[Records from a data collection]
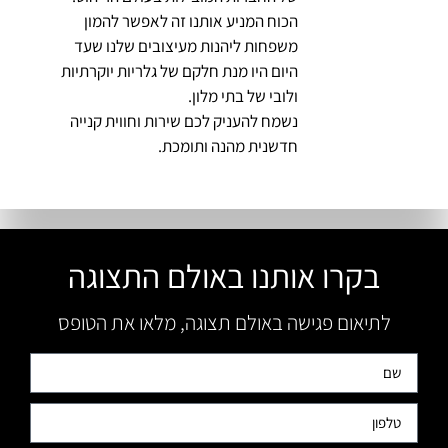
הכוח המניע אותנו זה לאפשר להמון
משפחות ליהנות מעיצובים שלנו שעד
היום היו מנת חלקם של גלריות יוקרתיות
ולובי של בתי מלון.
נשמח להעניק לכם שירות וחווית קנייה
חדשנית מהנה ותומכת.
בקרו אותנו באולם התצוגה
לתיאום פגישה באולם תצוגה, מלאו את הטופס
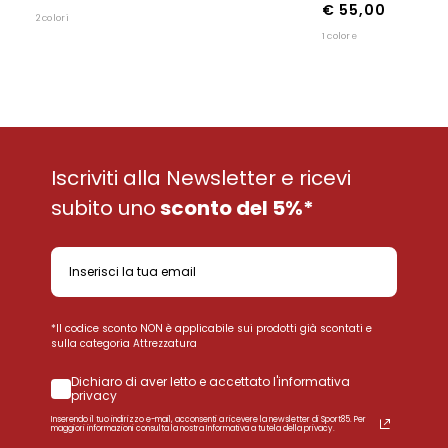
€ 55,00
2 colori
1 colore
Iscriviti alla Newsletter e ricevi
subito uno
sconto del 5%*
*Il codice sconto NON è applicabile sui prodotti già scontati e
sulla categoria Attrezzatura
Dichiaro di aver letto e accettato l'informativa
privacy
Inserendo il tuo indirizzo e-mail, acconsenti a ricevere la newsletter di Sport85. Per
maggiori informazioni consulta la nostra Informativa a tutela della privacy.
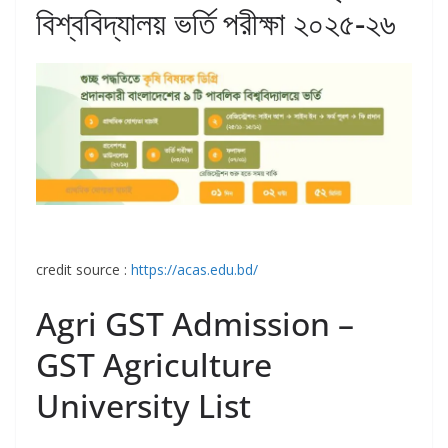
বিশ্ববিদ্যালয় ভর্তি পরীক্ষা ২০২৫-২৬
credit source :
https://acas.edu.bd/
Agri GST Admission –
GST Agriculture
University List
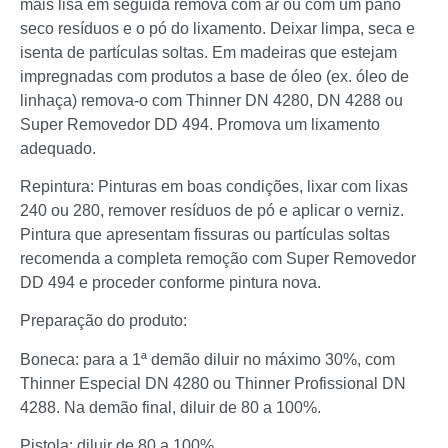
mais lisa em seguida remova com ar ou com um pano
seco resíduos e o pó do lixamento. Deixar limpa, seca e
isenta de partículas soltas. Em madeiras que estejam
impregnadas com produtos a base de óleo (ex. óleo de
linhaça) remova-o com Thinner DN 4280, DN 4288 ou
Super Removedor DD 494. Promova um lixamento
adequado.
Repintura: Pinturas em boas condições, lixar com lixas
240 ou 280, remover resíduos de pó e aplicar o verniz.
Pintura que apresentam fissuras ou partículas soltas
recomenda a completa remoção com Super Removedor
DD 494 e proceder conforme pintura nova.
Preparação do produto:
Boneca: para a 1ª demão diluir no máximo 30%, com
Thinner Especial DN 4280 ou Thinner Profissional DN
4288. Na demão final, diluir de 80 a 100%.
Pistola: diluir de 80 a 100%.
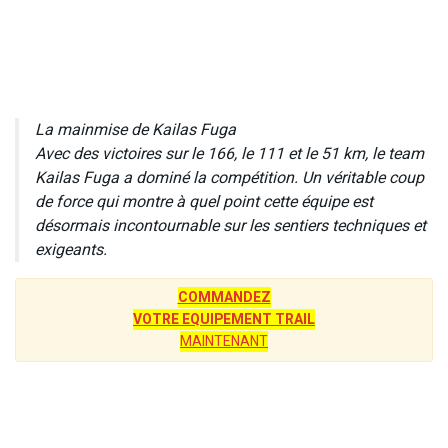
La mainmise de Kailas Fuga
Avec des victoires sur le 166, le 111 et le 51 km, le team
Kailas Fuga a dominé la compétition. Un véritable coup
de force qui montre à quel point cette équipe est
désormais incontournable sur les sentiers techniques et
exigeants.
COMMANDEZ
VOTRE EQUIPEMENT TRAIL
MAINTENANT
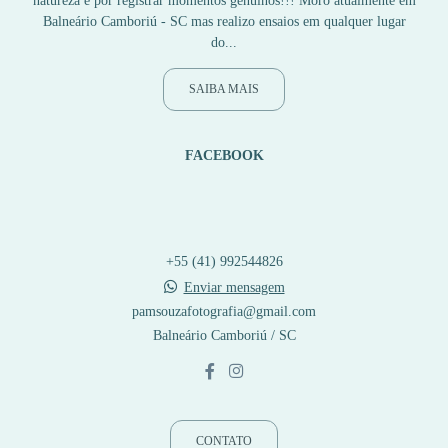
natureza e por registrar momentos genuínos!!! Moro atualmente em
Balneário Camboriú - SC mas realizo ensaios em qualquer lugar
do...
SAIBA MAIS
FACEBOOK
+55 (41) 992544826
Enviar mensagem
pamsouzafotografia@gmail.com
Balneário Camboriú / SC
CONTATO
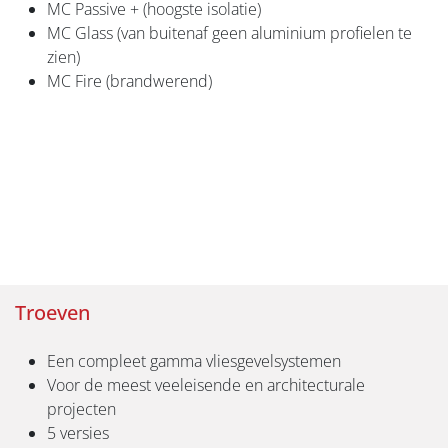
MC Passive + (hoogste isolatie)
MC Glass (van buitenaf geen aluminium profielen te
zien)
MC Fire (brandwerend)
Troeven
Een compleet gamma vliesgevelsystemen
Voor de meest veeleisende en architecturale
projecten
5 versies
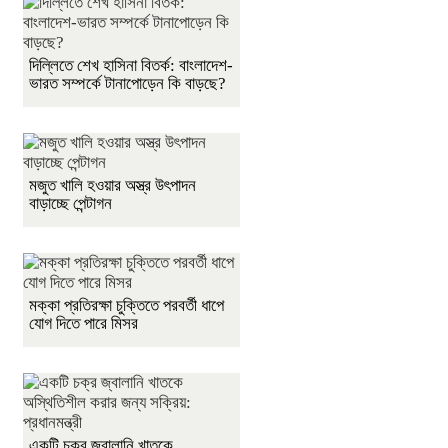
দিল্লিতে শেখ হাসিনা বিতর্ক: বাংলাদেশ-
ভারত সম্পর্কে টানাপোড়েন কি বাড়ছে?
মজুত খালি হওয়ার অস্ত্র উৎপাদন
বাড়াচ্ছে পেন্টাগন
মক্কা প্রতিরক্ষা চুক্তিতে পরবর্তী ধাপে
যোগ দিতে পারে মিসর
একটি চক্র জ্বালানি খাতকে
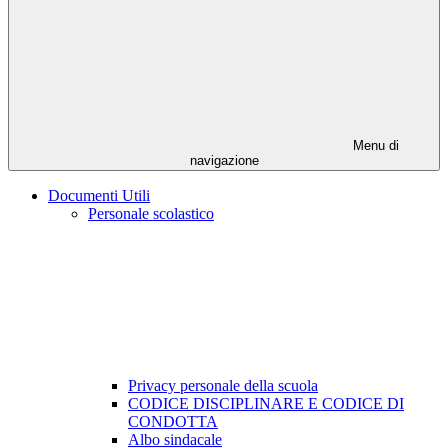
Menu di
navigazione
Documenti Utili
Personale scolastico
Privacy personale della scuola
CODICE DISCIPLINARE E CODICE DI
CONDOTTA
Albo sindacale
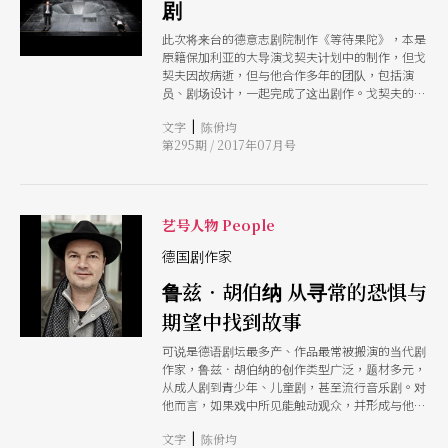
剧
此次将来台的德意志剧院制作《等待果陀》，本是
原籍保加利亚的大导演戈契夫计划中的制作，但戈
契夫因故病逝，但与他合作多年的团队，包括演
员、剧场设计，一起完成了这出剧作。戈契夫的创
作深受海纳．穆勒影响，穆勒文字中的张力与身体
|
文字
陈佾均
感受，与凝练如铭刻在石头中的力量，是戈契夫创
第295期 / 2017年07月号
作的核心，其作品在视觉上往往极为简洁，将注意
力放在由演员身体吐出的文字上。在穆勒的剧作与
戈契夫的演出中，文字不仅是意义的载体，更是音
响上、感官上的实际存在。
艺号人物 People
德国剧作家
鲁兹．胡伯纳 从寻常的恐惧与
期望中找到故事
可说是德语剧坛最多产、作品最常被搬演的当代剧
作家，鲁兹．胡伯纳的创作类型广泛，题材多元，
从成人剧到青少年、儿童剧，甚至流行音乐剧。对
他而言，如果戏中所见能触动观众，并形成与他们
人生经验的连结，激起讨论，那就是一部成功的剧
|
文字
陈佾均
作。今年的台湾国际艺术节，导演黎焕雄将率人力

=== About this exercise ===
Reproduce all of the data exactly, omitting each picture it holds.

=== Expected answer ===
הכוח המניע אותנו זה לאפשר להמון
משפחות ליהנות מעיצובים שלנו שעד
היום היו מנת חלקם של גלריות יוקרתיות
ולובי של בתי מלון.
נשמח להעניק לכם שירות וחווית קנייה
חדשנית מהנה ותומכת.
בקרו אותנו באולם התצוגה
לתיאום פגישה באולם תצוגה, מלאו את הטופס
€ 55,00
2 colori
1 colore
Iscriviti alla Newsletter e ricevi
subito uno
sconto del 5%*
*Il codice sconto NON è applicabile sui prodotti già scontati e
sulla categoria Attrezzatura
Dichiaro di aver letto e accettato l'informativa
privacy
Inserendo il tuo indirizzo e-mail, acconsenti a ricevere la newsletter di Sport85. Per
maggiori informazioni consulta la nostra Informativa a tutela della privacy.
বিশ্ববিদ্যালয় ভর্তি পরীক্ষা ২০২৫-২৬
credit source :
https://acas.edu.bd/
Agri GST Admission –
GST Agriculture
University List
mais lisa em seguida remova com ar ou com um pano
seco resíduos e o pó do lixamento. Deixar limpa, seca e
isenta de partículas soltas. Em madeiras que estejam
impregnadas com produtos a base de óleo (ex. óleo de
linhaça) remova-o com Thinner DN 4280, DN 4288 ou
Super Removedor DD 494. Promova um lixamento
adequado.
Repintura: Pinturas em boas condições, lixar com lixas
240 ou 280, remover resíduos de pó e aplicar o verniz.
Pintura que apresentam fissuras ou partículas soltas
recomenda a completa remoção com Super Removedor
DD 494 e proceder conforme pintura nova.
Preparação do produto:
Boneca: para a 1ª demão diluir no máximo 30%, com
Thinner Especial DN 4280 ou Thinner Profissional DN
4288. Na demão final, diluir de 80 a 100%.
Pistola: diluir de 80 a 100%.
La mainmise de Kailas Fuga
Avec des victoires sur le 166, le 111 et le 51 km, le team
Kailas Fuga a dominé la compétition. Un véritable coup
de force qui montre à quel point cette équipe est
désormais incontournable sur les sentiers techniques et
exigeants.
COMMANDEZ
VOTRE EQUIPEMENT TRAIL
MAINTENANT
natureza e por registrar momentos genuínos!!! Moro atualmente em
Balneário Camboriú - SC mas realizo ensaios em qualquer lugar
do...
SAIBA MAIS
FACEBOOK
+55 (41) 992544826
Enviar mensagem
pamsouzafotografia@gmail.com
Balneário Camboriú / SC
CONTATO
MC Passive + (hoogste isolatie)
MC Glass (van buitenaf geen aluminium profielen te
zien)
MC Fire (brandwerend)
Troeven
Een compleet gamma vliesgevelsystemen
Voor de meest veeleisende en architecturale
projecten
5 versies
দিল্লিতে শেখ হাসিনা বিতর্ক: বাংলাদেশ-
ভারত সম্পর্কে টানাপোড়েন কি বাড়ছে?
মজুত খালি হওয়ার অস্ত্র উৎপাদন
বাড়াচ্ছে পেন্টাগন
মক্কা প্রতিরক্ষা চুক্তিতে পরবর্তী ধাপে
যোগ দিতে পারে মিসর
একটি চক্র জ্বালানি খাতকে
Menu di
navigazione
Documenti Utili
Personale scolastico
Privacy personale della scuola
CODICE DISCIPLINARE E CODICE DI
CONDOTTA
Albo sindacale
剧
此次将来台的德意志剧院制作《等待果陀》，本是
原籍保加利亚的大导演戈契夫计划中的制作，但戈
契夫因故病逝，但与他合作多年的团队，包括演
员、剧场设计，一起完成了这出剧作。戈契夫的创
作深受海纳．穆勒影响，穆勒文字中的张力与身体
|
文字
陈佾均
感受，与凝练如铭刻在石头中的力量，是戈契夫创
第295期 / 2017年07月号
作的核心，其作品在视觉上往往极为简洁，将注意
力放在由演员身体吐出的文字上。在穆勒的剧作与
戈契夫的演出中，文字不仅是意义的载体，更是音
响上、感官上的实际存在。
艺号人物 People
德国剧作家
鲁兹．胡伯纳 从寻常的恐惧与
期望中找到故事
可说是德语剧坛最多产、作品最常被搬演的当代剧
作家，鲁兹．胡伯纳的创作类型广泛，题材多元，
从成人剧到青少年、儿童剧，甚至流行音乐剧。对
他而言，如果戏中所见能触动观众，并形成与他们
人生经验的连结，激起讨论，那就是一部成功的剧
|
文字
陈佾均
作。今年的台湾国际艺术节，导演黎焕雄将率人力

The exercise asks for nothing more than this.